What Are the Methods to Detect RNA?
There are multiple ways to detect RNA and fusion transcripts, including:
- RT-PCR: Good for single targets but limited in scope
- FISH (Fluorescence In Situ Hybridization): Often used but less comprehensive
- NGS-based methods: Like the Myeloid Profiler RNA Panel, which offers broad, sensitive detection
This method stands out due to its scalability, depth, and ability to handle low-quality RNA inputs.
Conclusion:
Genetic fusions are crucial drivers in myeloid cancers. Its timely and accurate detection can improve diagnosis and guide treatment strategies. With the Myeloid Profiler RNA Panel, Uncoded offers a reliable and high-performance solution adapted to the needs of researchers and doctors.
This RNA fusion panel is built for real-world laboratories that deal with variable sample types, work under tight deadlines and still wish to exceed the limits of precision oncology.

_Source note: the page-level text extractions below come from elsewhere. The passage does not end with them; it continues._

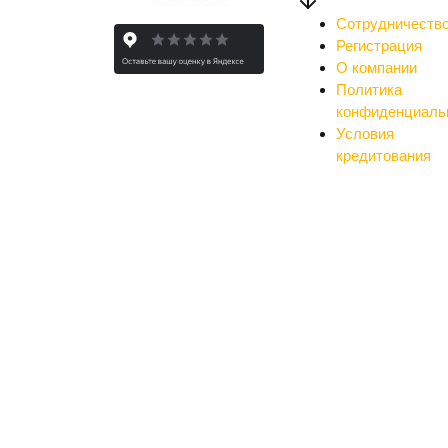
Сотрудничеств
Регистрация
О компании
Политика
конфиденциаль
Условия
кредитования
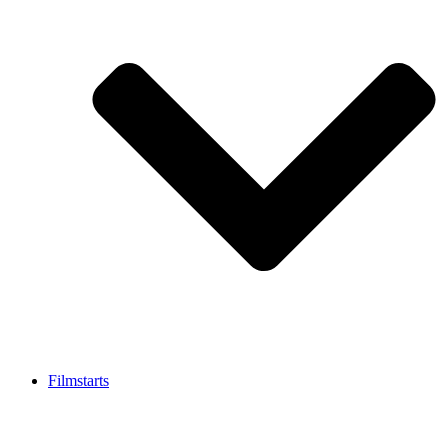
Filmstarts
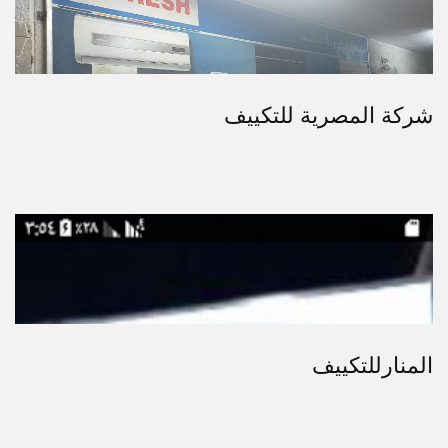
شركة المصرية للتكييف
المنارللتكييف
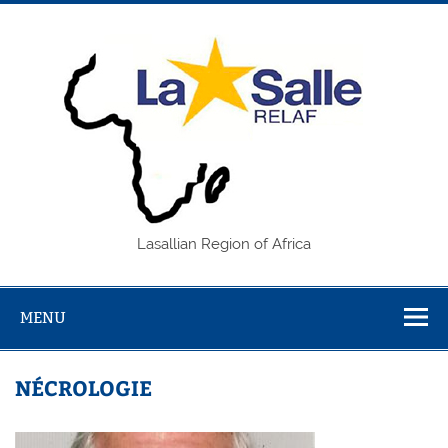
Skip
to
content
REL
Lasallian Region of Africa
MENU
NÉCROLOGIE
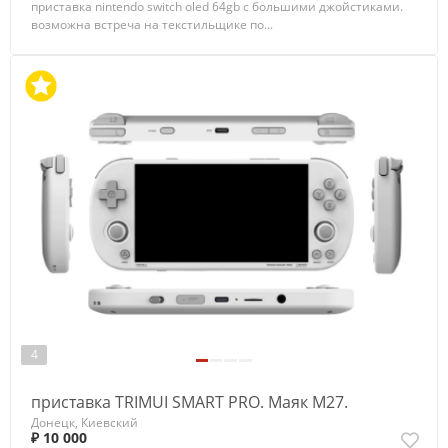
приставка nintendo switch oled 64gb с большими джойстиками.
возможна встреча на текстильщике по...
4
приставка TRIMUI SMART PRO. Маяк М27.
Донецк, Киевский
₽ 10 000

Whether for research or diagnosis, this tool can significantly increase the way we address gene fusion detection in myeloid neoplasms.
FAQs :
1. What is an RNA fusion?
A: It’s a hybrid RNA formed when two different genes join together due to chromosomal changes.

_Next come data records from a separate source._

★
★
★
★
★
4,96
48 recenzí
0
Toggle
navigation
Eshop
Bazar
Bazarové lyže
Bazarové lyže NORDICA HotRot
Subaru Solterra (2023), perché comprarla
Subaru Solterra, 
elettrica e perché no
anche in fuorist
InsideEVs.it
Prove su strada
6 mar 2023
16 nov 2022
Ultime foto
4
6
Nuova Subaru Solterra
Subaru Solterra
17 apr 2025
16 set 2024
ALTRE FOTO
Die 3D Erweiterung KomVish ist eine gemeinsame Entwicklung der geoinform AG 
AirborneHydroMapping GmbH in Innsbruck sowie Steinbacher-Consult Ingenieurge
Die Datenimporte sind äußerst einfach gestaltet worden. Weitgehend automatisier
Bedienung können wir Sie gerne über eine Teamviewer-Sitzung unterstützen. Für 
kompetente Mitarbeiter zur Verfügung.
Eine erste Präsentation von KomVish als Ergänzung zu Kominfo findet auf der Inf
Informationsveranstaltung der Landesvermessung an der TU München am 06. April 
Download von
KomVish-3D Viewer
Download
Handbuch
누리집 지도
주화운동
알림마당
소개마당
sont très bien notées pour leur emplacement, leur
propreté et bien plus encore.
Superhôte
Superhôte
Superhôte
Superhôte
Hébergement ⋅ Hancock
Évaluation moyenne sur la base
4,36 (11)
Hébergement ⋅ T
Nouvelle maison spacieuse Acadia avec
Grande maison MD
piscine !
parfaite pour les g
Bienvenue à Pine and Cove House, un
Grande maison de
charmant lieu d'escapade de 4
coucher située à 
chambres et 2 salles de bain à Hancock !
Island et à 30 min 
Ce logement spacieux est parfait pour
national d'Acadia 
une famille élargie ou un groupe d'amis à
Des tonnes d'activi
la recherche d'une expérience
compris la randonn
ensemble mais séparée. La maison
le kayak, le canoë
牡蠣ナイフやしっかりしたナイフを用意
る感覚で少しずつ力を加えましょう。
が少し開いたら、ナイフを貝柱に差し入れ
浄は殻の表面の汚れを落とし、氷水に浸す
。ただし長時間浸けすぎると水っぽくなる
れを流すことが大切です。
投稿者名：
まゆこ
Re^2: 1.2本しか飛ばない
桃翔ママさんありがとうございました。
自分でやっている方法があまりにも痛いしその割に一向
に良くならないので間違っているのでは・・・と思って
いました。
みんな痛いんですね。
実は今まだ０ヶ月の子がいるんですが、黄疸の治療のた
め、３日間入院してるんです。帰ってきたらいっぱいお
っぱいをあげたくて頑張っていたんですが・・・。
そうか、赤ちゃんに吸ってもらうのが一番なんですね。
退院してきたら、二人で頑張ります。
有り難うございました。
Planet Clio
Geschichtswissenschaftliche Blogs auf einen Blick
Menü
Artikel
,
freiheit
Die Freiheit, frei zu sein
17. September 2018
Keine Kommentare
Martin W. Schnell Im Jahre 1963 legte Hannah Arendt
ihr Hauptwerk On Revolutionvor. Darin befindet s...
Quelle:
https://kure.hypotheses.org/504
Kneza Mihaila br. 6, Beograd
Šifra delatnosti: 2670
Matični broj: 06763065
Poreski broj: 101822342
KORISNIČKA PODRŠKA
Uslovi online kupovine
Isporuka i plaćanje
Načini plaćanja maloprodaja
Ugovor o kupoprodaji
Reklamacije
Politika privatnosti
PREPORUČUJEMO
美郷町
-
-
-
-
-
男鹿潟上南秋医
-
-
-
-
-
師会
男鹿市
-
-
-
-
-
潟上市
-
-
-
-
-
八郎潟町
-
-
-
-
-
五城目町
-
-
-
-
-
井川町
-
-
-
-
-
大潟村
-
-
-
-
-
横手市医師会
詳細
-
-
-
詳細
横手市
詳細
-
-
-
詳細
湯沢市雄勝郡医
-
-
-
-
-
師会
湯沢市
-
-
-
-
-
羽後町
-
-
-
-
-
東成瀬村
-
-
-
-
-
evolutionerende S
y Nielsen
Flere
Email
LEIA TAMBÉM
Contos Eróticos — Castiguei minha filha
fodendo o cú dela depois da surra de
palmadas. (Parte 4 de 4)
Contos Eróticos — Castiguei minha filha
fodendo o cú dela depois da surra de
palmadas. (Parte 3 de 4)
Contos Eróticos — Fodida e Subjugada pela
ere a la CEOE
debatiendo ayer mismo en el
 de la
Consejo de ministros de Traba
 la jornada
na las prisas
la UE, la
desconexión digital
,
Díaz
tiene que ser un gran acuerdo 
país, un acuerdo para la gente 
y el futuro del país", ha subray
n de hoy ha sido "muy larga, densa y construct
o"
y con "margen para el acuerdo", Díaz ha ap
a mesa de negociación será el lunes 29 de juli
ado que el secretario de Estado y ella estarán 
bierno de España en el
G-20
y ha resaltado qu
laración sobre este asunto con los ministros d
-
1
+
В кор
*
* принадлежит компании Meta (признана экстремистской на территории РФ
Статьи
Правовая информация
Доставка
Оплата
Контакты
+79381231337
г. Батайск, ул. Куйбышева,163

2. Can NGS detect gene fusions?
A: Yes, especially when using targeted RNA sequencing, NGS is highly effective at detecting known and novel fusion events.
3. Is this method useful for both research and clinical purposes?
A: Absolutely. The panel supports translational research and has strong potential for diagnostic workflows.
4. How much RNA is needed?
A: As little as 100 ng of total RNA is sufficient.
5. What platforms is it compatible with?
A: It works with most major NGS platforms and bioinformatics pipelines.